══ TASK DATA

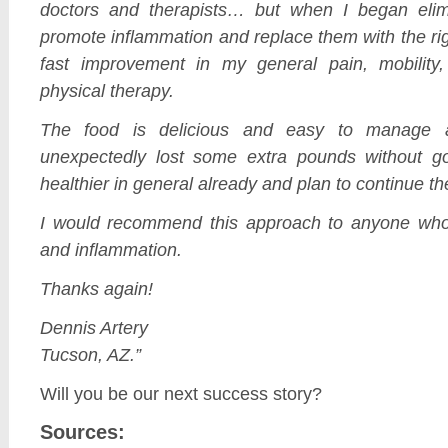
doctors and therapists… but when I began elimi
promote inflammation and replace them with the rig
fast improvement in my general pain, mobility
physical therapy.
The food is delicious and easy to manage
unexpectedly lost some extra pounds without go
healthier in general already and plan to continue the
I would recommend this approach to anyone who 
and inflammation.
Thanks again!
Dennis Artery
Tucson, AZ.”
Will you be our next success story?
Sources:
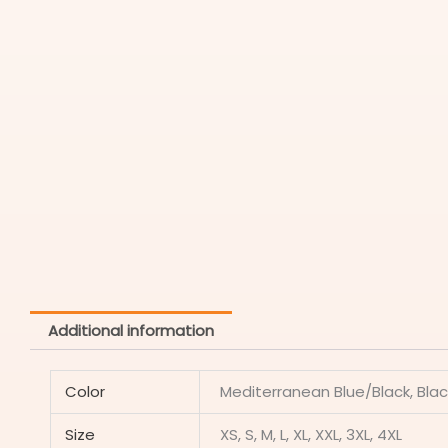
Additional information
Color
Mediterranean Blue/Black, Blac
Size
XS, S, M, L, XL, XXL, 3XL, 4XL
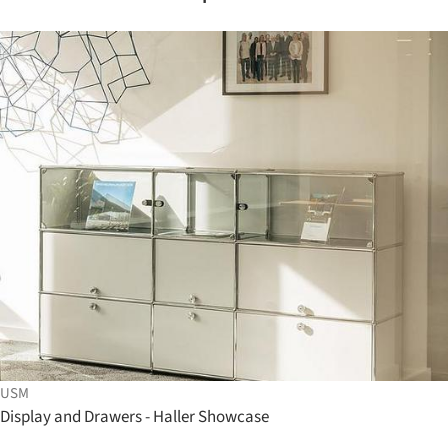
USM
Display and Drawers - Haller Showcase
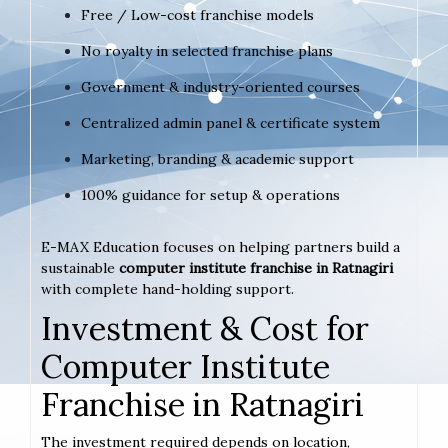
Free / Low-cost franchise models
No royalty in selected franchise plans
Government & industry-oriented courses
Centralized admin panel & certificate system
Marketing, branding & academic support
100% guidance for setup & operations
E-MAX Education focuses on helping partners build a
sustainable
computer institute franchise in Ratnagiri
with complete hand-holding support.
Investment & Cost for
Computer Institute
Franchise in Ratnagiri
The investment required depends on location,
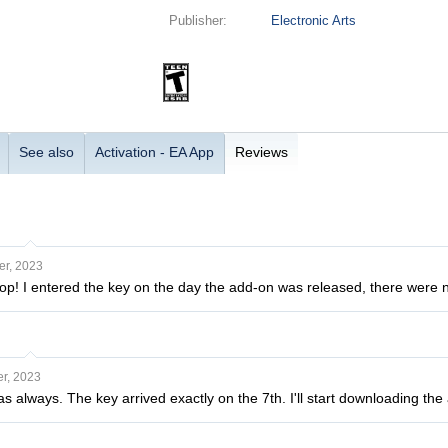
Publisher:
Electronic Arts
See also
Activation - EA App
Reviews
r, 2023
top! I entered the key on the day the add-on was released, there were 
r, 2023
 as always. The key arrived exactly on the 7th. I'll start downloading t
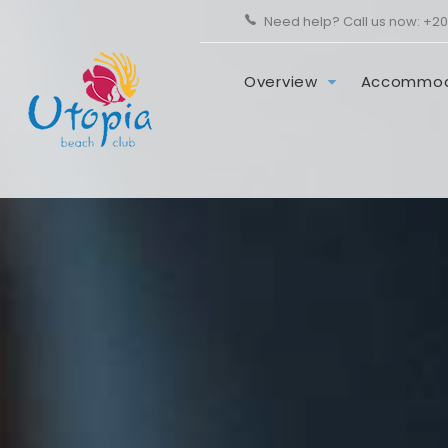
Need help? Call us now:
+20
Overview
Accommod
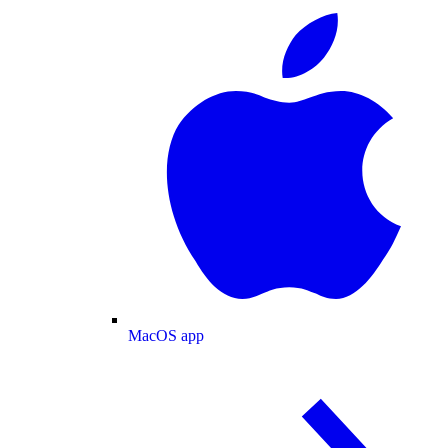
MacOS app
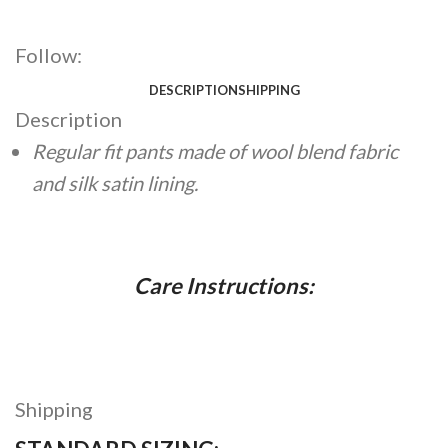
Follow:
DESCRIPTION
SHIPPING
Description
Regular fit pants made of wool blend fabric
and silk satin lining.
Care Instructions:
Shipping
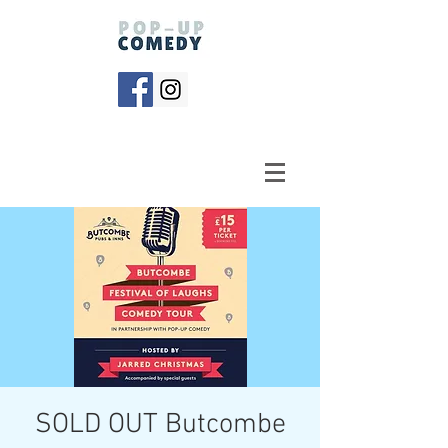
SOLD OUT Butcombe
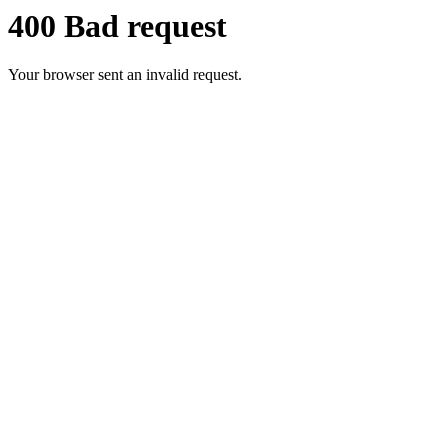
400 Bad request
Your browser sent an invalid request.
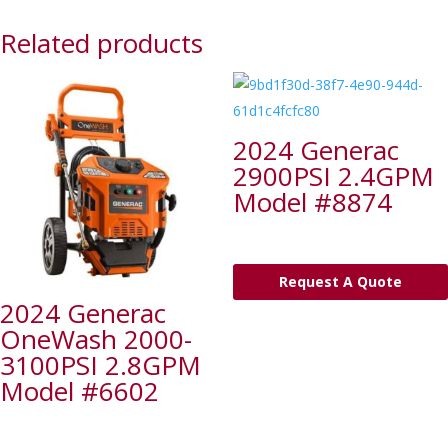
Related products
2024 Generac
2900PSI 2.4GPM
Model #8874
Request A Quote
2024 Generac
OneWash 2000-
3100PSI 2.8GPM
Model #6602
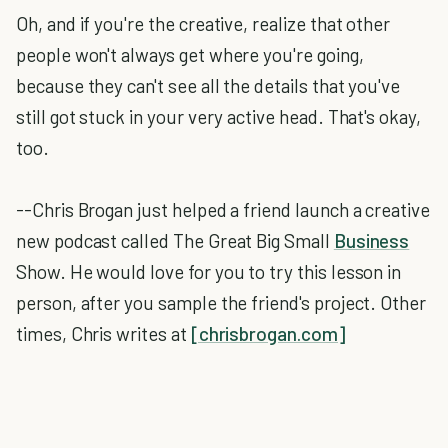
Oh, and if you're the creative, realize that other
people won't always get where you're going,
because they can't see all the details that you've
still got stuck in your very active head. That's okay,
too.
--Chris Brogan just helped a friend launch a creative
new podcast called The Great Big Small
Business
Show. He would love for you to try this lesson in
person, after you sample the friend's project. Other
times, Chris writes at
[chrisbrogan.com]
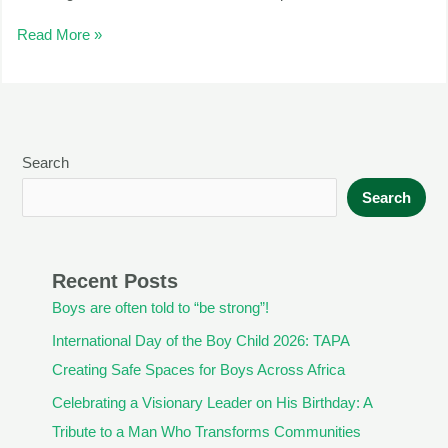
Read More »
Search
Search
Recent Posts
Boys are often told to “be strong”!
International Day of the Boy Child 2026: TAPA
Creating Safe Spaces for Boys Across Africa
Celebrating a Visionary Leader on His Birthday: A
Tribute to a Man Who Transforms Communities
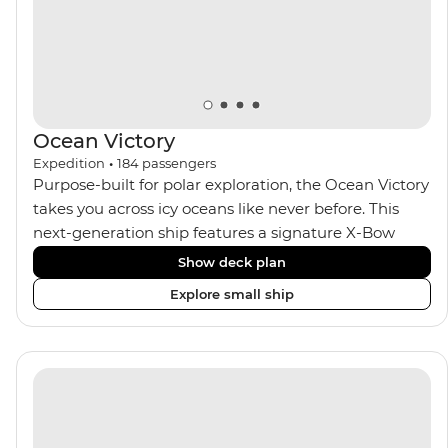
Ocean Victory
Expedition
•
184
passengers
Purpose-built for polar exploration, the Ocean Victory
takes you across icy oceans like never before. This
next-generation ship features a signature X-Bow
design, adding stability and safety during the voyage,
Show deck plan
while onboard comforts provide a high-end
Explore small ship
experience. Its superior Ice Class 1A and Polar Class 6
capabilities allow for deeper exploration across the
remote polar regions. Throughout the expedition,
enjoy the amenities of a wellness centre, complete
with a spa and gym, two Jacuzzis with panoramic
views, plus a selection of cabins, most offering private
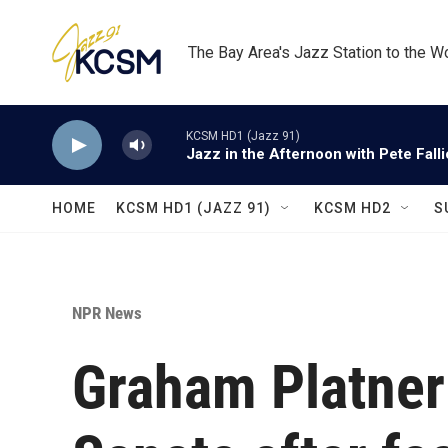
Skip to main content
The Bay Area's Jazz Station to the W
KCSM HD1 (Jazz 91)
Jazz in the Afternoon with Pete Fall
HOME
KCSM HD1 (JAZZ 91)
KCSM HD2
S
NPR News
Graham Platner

════

● TRY IT: Collect the complete line wherever the string "inflammation" appears in the records.

● OUTPUT FOR THIS EXERCISE:
promote inflammation and replace them with the rig
and inflammation.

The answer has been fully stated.